It usually looks more like this. The clutter is typically less pretty, but in this case, my husband had just brought in a giant haul of tomatoes from the garden, and the results were pretty enough to photograph. The baskets can't go on the floor, because then the toddler gets into the tomatoes. I have had two tomato seedlings germinate in the bathroom already, thanks to her.
Anyway, as you might guess, this has had me longing for a studio. If only we could lump the two kids into one bedroom for a while. . . Well, actually this has been working nicely for the past week. I thought the two of them would be playing rock-em-sock-em robots sleeping together, but so far, the worst that has happened was when the toddler attempted to nurse on her brother. Had I not intervened, he may well have done the back stroke right out of bed with her on top. Mostly, though, they just seem to keep each other sleeping. Hooray!
So, it is time to get rid of the crib! And while I fantasize about expensive drafting tables, I'll look at yard sales for basic stuff to stock my space with.
Now, let me interrupt this story with something that happened to me as a pre-teen back in Hawaii. So, I was on the beach one day. Yay, another beach. Hawaii has lots of those. So I was dorking around with some flotsam a big piece of wooden vine stuff made soft by the water. I bent it, twisted it, and voila! I had made a sort of necklace. I tried it on. Then I set it down in the tide, thinking to myself, "a gift to the sea!"
Not five minutes later I reached down to pick up what appeared to be litter in the sand. It was a necklace. A fat gold chain, of the sort that some surfer dude would wear his bling on. With a loose clasp.
I swear, I wouldn't try to pass of such a generic fairy-tale story as truth if it didn't actually happen. I still have the necklace around here somewhere, if you want to see it. The clasp still comes loose. The chain is still ugly.
Anyway, I bring all this up because I had something similar happen just this week.
It started with a notice in the paper about a church yard sale. Yes! I have stuff that I desperately want out of my house. Kid's clothes mostly; so I bagged it all up, and went to load it in the car, when I remembered the itchy, heavy, computer desk chair that came along with the house. I hoisted that puppy into the Subaru and wiggled it around. "I should carefully test to see if it fits," my brain said. Meanwhile my hands were thinking about the kids upstairs. Without consulting my brain, they reached out and gave the hatch a good slam.
One bucket of glass later, I took a ventilated ride to the church and got rid of the chair once and for all. Rain fell in the trunk.

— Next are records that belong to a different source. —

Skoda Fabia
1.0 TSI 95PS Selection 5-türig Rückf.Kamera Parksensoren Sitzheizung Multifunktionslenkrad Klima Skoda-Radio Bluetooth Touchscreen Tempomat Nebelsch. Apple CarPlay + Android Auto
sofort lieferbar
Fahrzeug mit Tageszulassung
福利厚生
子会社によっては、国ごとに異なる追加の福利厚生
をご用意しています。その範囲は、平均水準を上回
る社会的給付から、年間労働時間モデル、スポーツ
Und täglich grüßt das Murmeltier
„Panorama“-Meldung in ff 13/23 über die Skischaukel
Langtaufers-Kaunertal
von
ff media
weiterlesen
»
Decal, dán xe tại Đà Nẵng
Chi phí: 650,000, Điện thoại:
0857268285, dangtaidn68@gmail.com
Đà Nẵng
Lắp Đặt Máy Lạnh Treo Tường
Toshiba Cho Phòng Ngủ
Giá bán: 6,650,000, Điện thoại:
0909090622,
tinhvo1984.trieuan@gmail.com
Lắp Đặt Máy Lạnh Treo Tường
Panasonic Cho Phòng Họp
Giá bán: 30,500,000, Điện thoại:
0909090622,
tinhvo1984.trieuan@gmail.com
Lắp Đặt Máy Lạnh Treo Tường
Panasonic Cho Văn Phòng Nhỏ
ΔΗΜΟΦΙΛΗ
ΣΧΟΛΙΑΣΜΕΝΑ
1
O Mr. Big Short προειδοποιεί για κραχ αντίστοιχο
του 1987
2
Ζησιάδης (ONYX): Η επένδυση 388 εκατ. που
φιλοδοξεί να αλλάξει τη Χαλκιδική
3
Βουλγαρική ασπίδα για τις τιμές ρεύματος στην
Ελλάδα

So, what did I find at the yard sale that made up for this? Here is the short list:
One box of hats and purses for the kids to play with. A pile of kitchen oddments, including cast iron pans. One big car ramp toy for my son. One potato bin to get those piles of produce out of my workspace. Two brass candlesticks. One swanky metal teapot. Various Christmas deco items, so that my mother doesn't tell me I'm such a heathen this year. An entire box of gaudy but not-cheap necklaces, including freshwater pearls. One antique ivory bracelet, which may someday go on display with my skull collection.
But that's just the bonus stuff. So what did the rain bring me in exchange for the Subaru's window?
A DRAFTING TABLE!
At this point I feel that it would be most appropriate to present you with a photo of the table. But it is still crammed into the Subaru. . . which is right over there, in the garage. . .
It seems this is the best I will be able to do in the dark. If you use your imagination, you can vaguely see a gray rectangle in there, crossed by a dark band, through the absent window.
Now, if this this were a fictional tale, I would tell you how the table only fit into the car because the window was gone. That would suitably cap it off as something out of the Brothers Grimm. But, alas, the table fits in there just fine with or without windows.
So tomorrow, I trade a raven for a writing desk! I mean a crib for a drafting table! And to think that just last week I was daydreaming of my own studio with a fancypants art table. I just had to smash an expensive window to get it.